With this in mind, I wish that someone would gather the Orthodox Knesset members who purportedly represent their observant constituents in Eretz Yisroel and ask them to assign a value from 1 to 10 regarding the importance of ‘changing the clocks’ from Daylight Savings Time weeks before the rest of the civilized world.
For those who live in the Diaspora and may not be familiar with the yearly tempest in a teapot, here is some background: Most countries in the Western world move their clocks back from Daylight Savings Time around the end of October. However, a number of years ago, religious Knesset members in Israel introduced legislation to implement the clock change a week or so before Yom Kippur in an effort to ‘shorten’ the fast day for Israelis. Not surprisingly, this issue provokes resentment among non-observant Israelis year after year as they complain about losing an hour of afternoon sunlight during the beautiful fall season. This is compounded by the fact that due to the brutal summertime heat in Israel, some of the nicest weather days are in the fall. These are now shortened by the clock change, with people around the country returning from their offices after dark in part of September and all of October.

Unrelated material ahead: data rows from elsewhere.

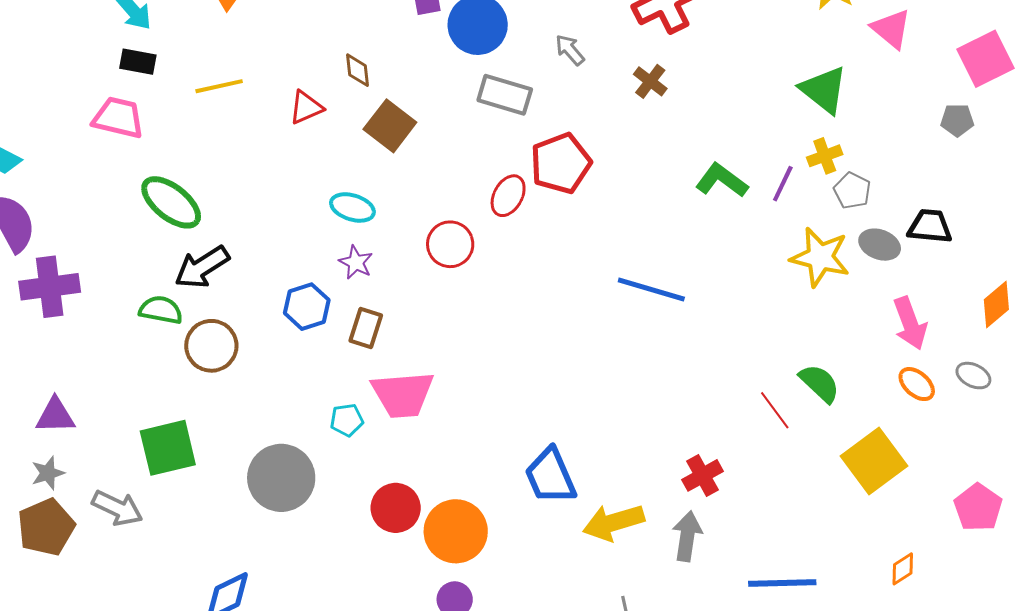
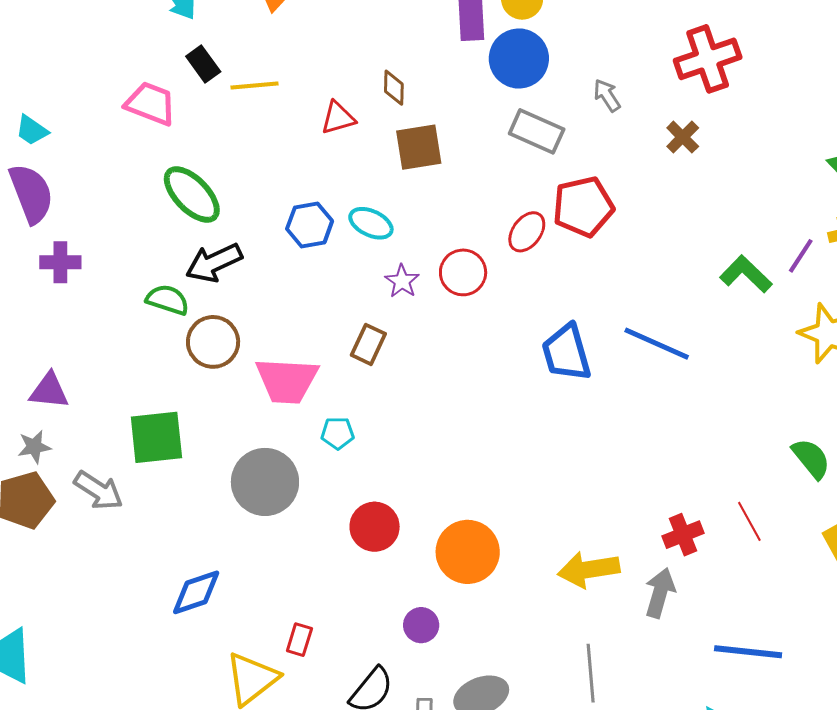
black rectangle: (138, 62) -> (203, 64), moved, turned 36
brown square: (390, 126) -> (419, 147), turned 36
green L-shape: (722, 180) -> (746, 274), moved
purple star: (356, 262) -> (402, 281), moved
purple cross: (50, 287) -> (60, 262), size x0.7
blue hexagon: (307, 307) -> (310, 225), moved
pink trapezoid: (403, 394) -> (287, 381), moved
red line: (775, 410) -> (749, 521), moved
blue trapezoid: (550, 476) -> (566, 353), moved
orange circle: (456, 531) -> (468, 552), moved

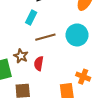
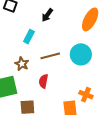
cyan rectangle: (31, 17) -> (29, 37), moved
brown star: (21, 56) -> (22, 64), moved

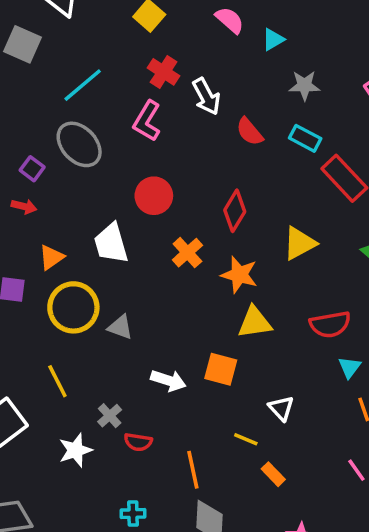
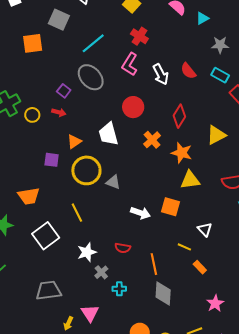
white arrow: (206, 96) -> (161, 74), moved
gray cross: (110, 416) -> (101, 272), moved

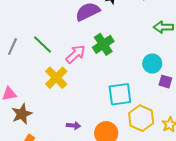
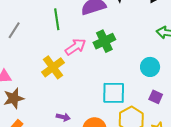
green line: (43, 45) -> (57, 19), moved, turned 30
purple square: (165, 82) -> (156, 97), moved

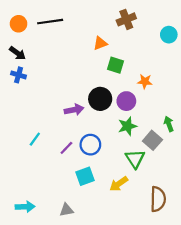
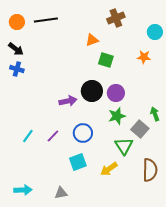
orange star: (145, 81) -> (144, 57), moved
cyan line: (35, 139) -> (28, 136), moved
purple line: (66, 148) -> (53, 136), moved
brown semicircle: (158, 199) -> (150, 170), moved

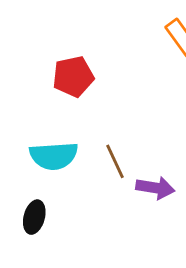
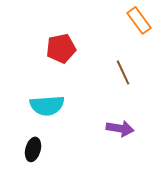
brown line: (115, 161) -> (123, 72), moved

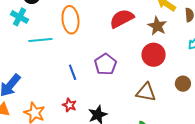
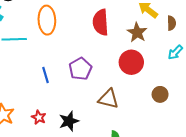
red semicircle: (122, 19) -> (101, 22), turned -70
brown triangle: (146, 92) -> (108, 99), moved
red star: (69, 105) -> (39, 117), moved

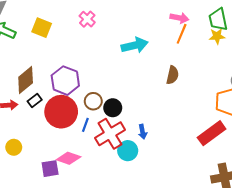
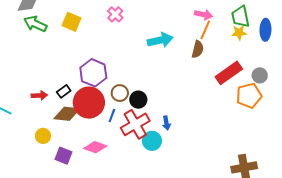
brown semicircle: (173, 75) -> (198, 49), moved
brown diamond: (26, 80) -> (67, 114), moved, turned 44
red rectangle: (212, 133) -> (229, 73), moved
purple square: (50, 169) -> (63, 156), moved, turned 30

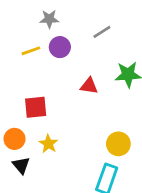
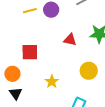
yellow star: (48, 144) -> (52, 82), moved
yellow circle: (118, 144) -> (89, 71), moved

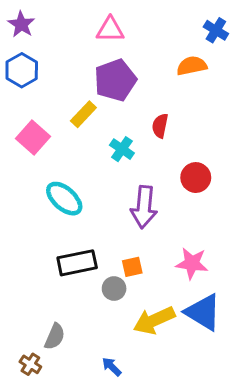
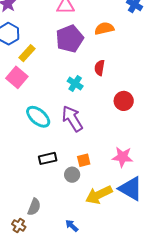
orange semicircle: (192, 66) -> (104, 29), moved
yellow rectangle: (83, 114) -> (27, 53), moved
purple arrow: (144, 207) -> (72, 119), moved, turned 144
black rectangle: (77, 263) -> (48, 158), size x0.7

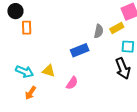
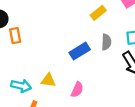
yellow rectangle: (117, 28) -> (98, 13), moved
gray semicircle: (99, 31) -> (106, 42), moved

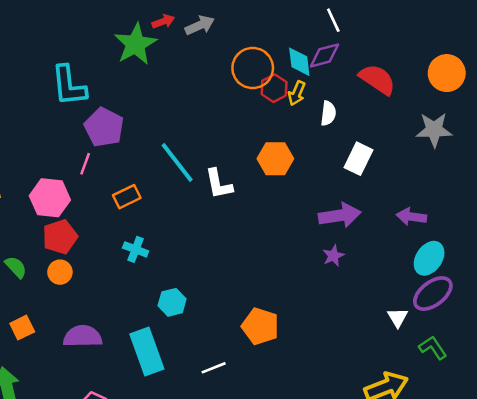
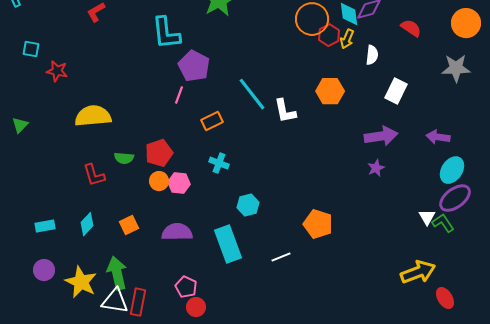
red semicircle: (377, 79) -> (411, 28), size x0.7
pink hexagon: (50, 198) -> (179, 183), moved, size x0.7
green semicircle: (16, 267) -> (124, 158), moved, turned 138
green L-shape: (433, 348) -> (443, 223), moved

So I ask our Orthodox Knesset members; is this matter really a 10 on a scale of 1 to 10? Is it even a 5? Don’t we have more pressing matters on our communal agenda than this one? Why are we adding yet another point of contention in our already strained relations with our secular brothers and sisters?
There are certainly other solutions to this ‘problem’ that do not require wholesale changes that affect the entire country for weeks on end. We could change the clocks in our shuls and homes if we should wish to do so for the day of Yom Kippur, just like sleep-away camps in America do during the summer months, when they operate on Eastern Standard Time to allow for night activities after dark and for the children to go to bed earlier. We could start prayers an hour later on Yom Kippur. Or we could simply not change anything and ‘deal with it’ as the kids say. My wife and I were vacationing in the Canadian Rockies this past summer and we fasted on Shiva Asar B’tamuz until nightfall, which was at 11:15 p.m. So, again I ask: why are we needlessly provoking enmity over this non-issue?
One need not be a secular Jew to resent the early onset of winter that the change of clock brings. Our youngest daughter is celebrating her Bas Mitzvah this coming Sunday, and to get a jump-start on the festivities, I surprised her by picking her up after school yesterday and taking her to dinner in a restaurant. After we ate, the two of us spent a glorious afternoon and evening in a local park. We were having such a wonderful time that we stayed long after sunset – until we could barely see where we were walking due to the darkness. Now, imagine how resentful I would have been had our day ended an hour earlier? (FYI; sunset in NYC was 7:02 p.m. yesterday, while it set at 5:42 p.m. in Yerushalayim).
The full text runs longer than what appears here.